▶ _Dataset extract_:

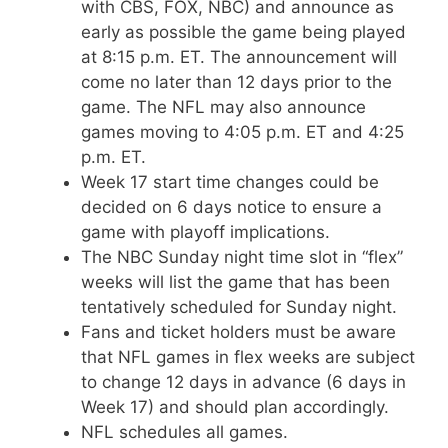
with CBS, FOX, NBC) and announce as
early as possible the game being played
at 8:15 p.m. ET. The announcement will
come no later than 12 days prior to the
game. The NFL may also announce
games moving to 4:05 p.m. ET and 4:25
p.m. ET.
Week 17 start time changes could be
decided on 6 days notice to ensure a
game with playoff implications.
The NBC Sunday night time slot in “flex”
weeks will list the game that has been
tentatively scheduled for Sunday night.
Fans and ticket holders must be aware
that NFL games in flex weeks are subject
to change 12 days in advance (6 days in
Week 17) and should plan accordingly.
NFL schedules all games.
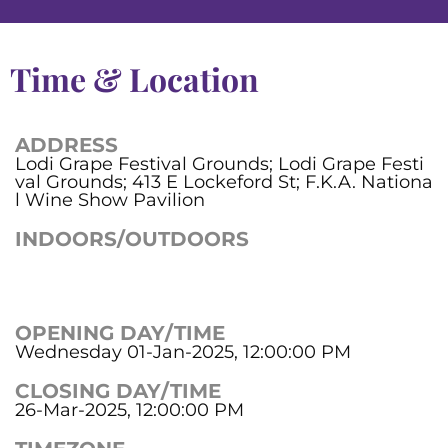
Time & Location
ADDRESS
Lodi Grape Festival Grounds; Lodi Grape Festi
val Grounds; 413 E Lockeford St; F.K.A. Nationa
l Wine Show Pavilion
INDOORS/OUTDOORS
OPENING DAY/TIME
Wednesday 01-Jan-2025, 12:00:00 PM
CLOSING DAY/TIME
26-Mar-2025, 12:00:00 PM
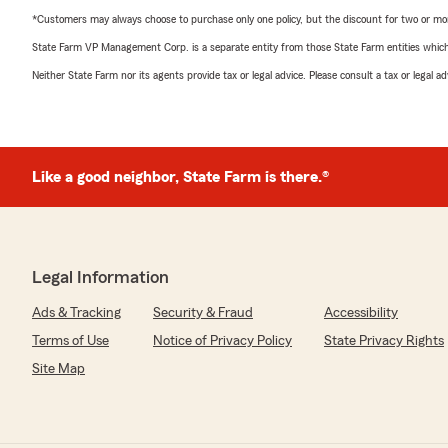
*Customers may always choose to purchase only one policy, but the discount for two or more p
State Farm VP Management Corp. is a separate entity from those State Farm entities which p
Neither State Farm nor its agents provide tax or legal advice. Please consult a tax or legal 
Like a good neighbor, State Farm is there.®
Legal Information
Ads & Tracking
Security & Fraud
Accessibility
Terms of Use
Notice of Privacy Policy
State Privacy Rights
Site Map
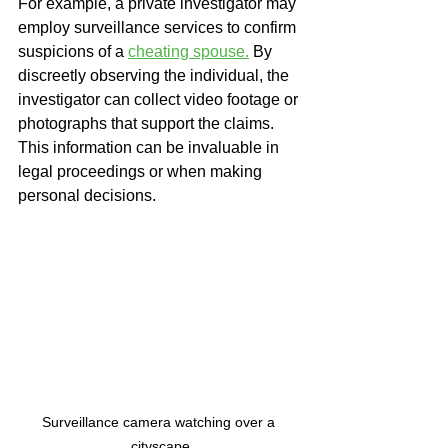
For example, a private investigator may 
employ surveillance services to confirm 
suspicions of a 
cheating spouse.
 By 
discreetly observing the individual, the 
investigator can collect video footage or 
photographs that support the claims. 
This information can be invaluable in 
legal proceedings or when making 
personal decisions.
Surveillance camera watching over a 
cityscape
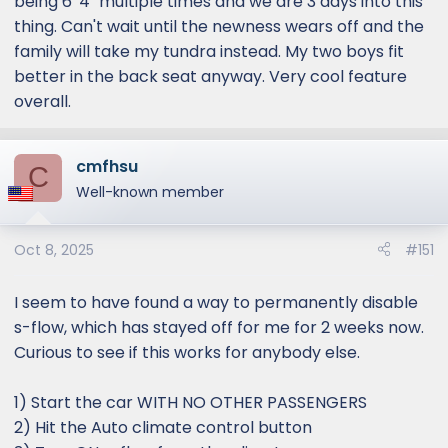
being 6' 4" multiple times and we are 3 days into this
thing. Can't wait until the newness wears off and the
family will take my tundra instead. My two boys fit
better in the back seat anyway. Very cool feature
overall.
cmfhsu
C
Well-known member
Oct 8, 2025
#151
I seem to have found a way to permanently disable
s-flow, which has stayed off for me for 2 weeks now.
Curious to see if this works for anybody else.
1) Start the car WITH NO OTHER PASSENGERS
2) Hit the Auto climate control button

▶ _What you will do_: Would you restate, word for word, the lines from the one holding "NFL schedules all games." through the end of the material above? Omit the pictures.

▶ _Exercise response_:
NFL schedules all games.
Time & Location
ADDRESS
Lodi Grape Festival Grounds; Lodi Grape Festi
val Grounds; 413 E Lockeford St; F.K.A. Nationa
l Wine Show Pavilion
INDOORS/OUTDOORS
OPENING DAY/TIME
Wednesday 01-Jan-2025, 12:00:00 PM
CLOSING DAY/TIME
26-Mar-2025, 12:00:00 PM
*Customers may always choose to purchase only one policy, but the discount for two or more p
State Farm VP Management Corp. is a separate entity from those State Farm entities which p
Neither State Farm nor its agents provide tax or legal advice. Please consult a tax or legal 
Like a good neighbor, State Farm is there.®
Legal Information
Ads & Tracking
Security & Fraud
Accessibility
Terms of Use
Notice of Privacy Policy
State Privacy Rights
Site Map
For example, a private investigator may 
employ surveillance services to confirm 
suspicions of a 
cheating spouse.
 By 
discreetly observing the individual, the 
investigator can collect video footage or 
photographs that support the claims. 
This information can be invaluable in 
legal proceedings or when making 
personal decisions.
Surveillance camera watching over a 
cityscape
being 6' 4" multiple times and we are 3 days into this
thing. Can't wait until the newness wears off and the
family will take my tundra instead. My two boys fit
better in the back seat anyway. Very cool feature
overall.
cmfhsu
C
Well-known member
Oct 8, 2025
#151
I seem to have found a way to permanently disable
s-flow, which has stayed off for me for 2 weeks now.
Curious to see if this works for anybody else.
1) Start the car WITH NO OTHER PASSENGERS
2) Hit the Auto climate control button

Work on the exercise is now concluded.